> **Exercise description**
Set down all of the entries precisely as they were written.

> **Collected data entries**
········

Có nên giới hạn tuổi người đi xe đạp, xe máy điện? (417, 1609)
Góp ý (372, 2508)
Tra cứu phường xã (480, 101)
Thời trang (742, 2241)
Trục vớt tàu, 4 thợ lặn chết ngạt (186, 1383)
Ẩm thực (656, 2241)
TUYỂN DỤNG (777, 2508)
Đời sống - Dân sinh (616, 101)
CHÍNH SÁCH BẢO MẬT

········

> **Your solution**
Có nên giới hạn tuổi người đi xe đạp, xe máy điện? (417, 1609)
Góp ý (372, 2508)
Tra cứu phường xã (480, 101)
Thời trang (742, 2241)
Trục vớt tàu, 4 thợ lặn chết ngạt (186, 1383)
Ẩm thực (656, 2241)
TUYỂN DỤNG (777, 2508)
Đời sống - Dân sinh (616, 101)
CHÍNH SÁCH BẢO MẬT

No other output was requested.